While the school has taken a lot of heat for allowing a disaster like this to occur, the real blame lies in the cafeteria’s head chef, Daisy Duke Johnson. Ms. Johnson stated that she had no regrets and felt completely justified in her actions. “I’m not a monster,” she claimed, “I’m just a vegan with a mission to save the animals. All of them. Every single animal. Like that squirrel I found on the side of the road––at least I think it was a squirrel––it wasn’t exactly intact and it certainly wasn’t moving or breathing… These kids are better off as vegans anyways. Haven’t you heard about all of the health benefits? I have, because I’m vegan. And I think I did everyone a favor by feeding them tofu instead of meat. Did I mention that I’m vegan?” Johnson’s interview was cut short as her interviewer fainted upon realizing that the burger he was eating was actually made of black beans.

It wasn’t just the students of Elkwood High who suffered the consequences of Ms. Johnson’s crimes. The faculty suffered as well. One teacher admitted through tears that he had even brought some of the so-called “mystery meat” home to his family. “My kids,” he sobbed, “I fed this to my kids! They’re so young! They used to sit inside all day playing video games but now they’re out frolicking in strawberry fields. It’s like all that tofu crushed their spirits!”
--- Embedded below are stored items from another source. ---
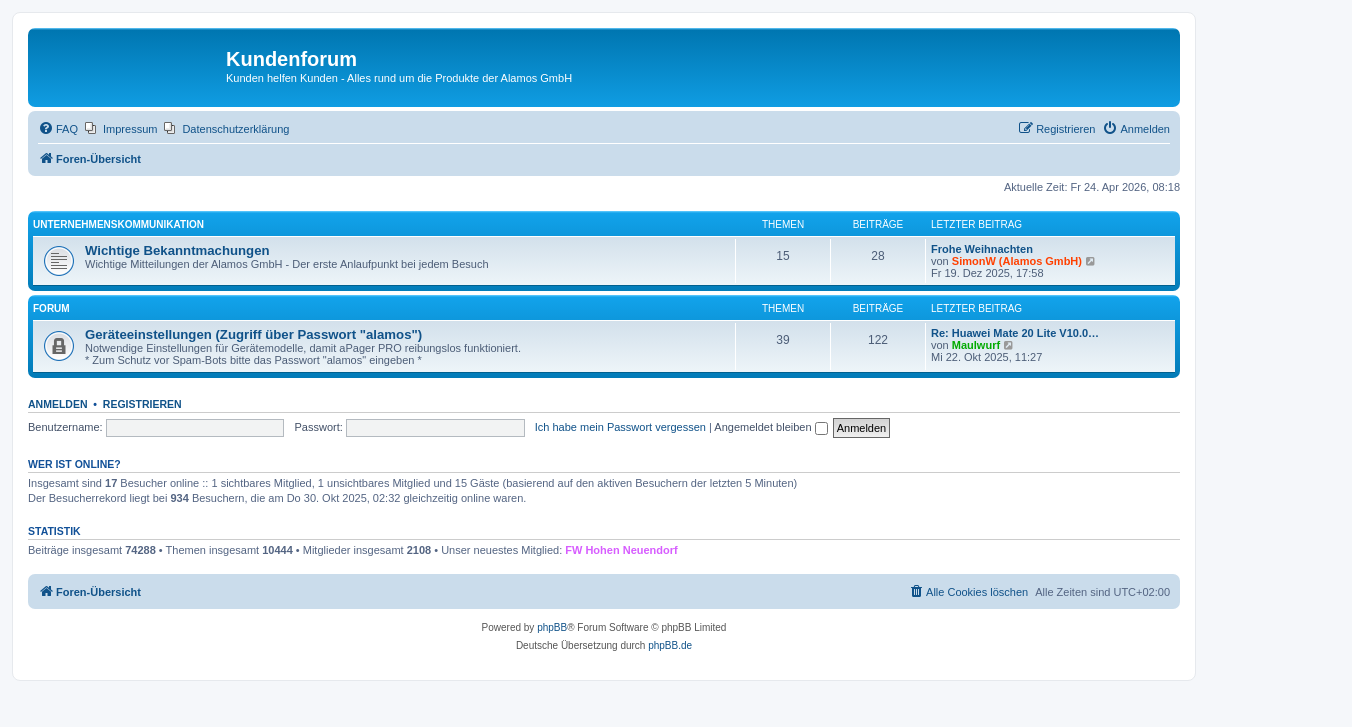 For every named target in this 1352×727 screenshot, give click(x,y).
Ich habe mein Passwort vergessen (620, 427)
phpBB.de (670, 645)
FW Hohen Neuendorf (621, 550)
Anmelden (58, 404)
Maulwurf (976, 345)
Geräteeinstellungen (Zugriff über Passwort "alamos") (253, 334)
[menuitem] (58, 129)
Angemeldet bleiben (770, 427)
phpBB (552, 627)
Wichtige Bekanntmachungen (177, 250)
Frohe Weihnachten (982, 249)
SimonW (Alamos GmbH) (1017, 261)
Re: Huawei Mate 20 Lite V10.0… (1015, 333)
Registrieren (142, 404)
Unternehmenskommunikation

While Ms. Johnson has already been fired from her position as head chef, the administration of Elkwood High knows that her termination is not enough. “These students have been traumatized by their experiences here,” states Principle Williams, “It is our responsibility as educators to help them through that trauma by any means necessary.” Principle Williams went on to describe their new “anti-vegan” policy, which would ban vegetables of all kinds from the cafeteria. “From now on, our cafeteria will only serve meat and potatoes, and a strict uniform will be enforced with zero tolerance for vegan puns. We also have our guidance counselor working extra long hours and we’ve replaced all of the posters in the hallways with inspirational quotes about steak. We know we can’t erase the horrors of Ms. Johnson, but we will do our best to protect our students from any further harm.”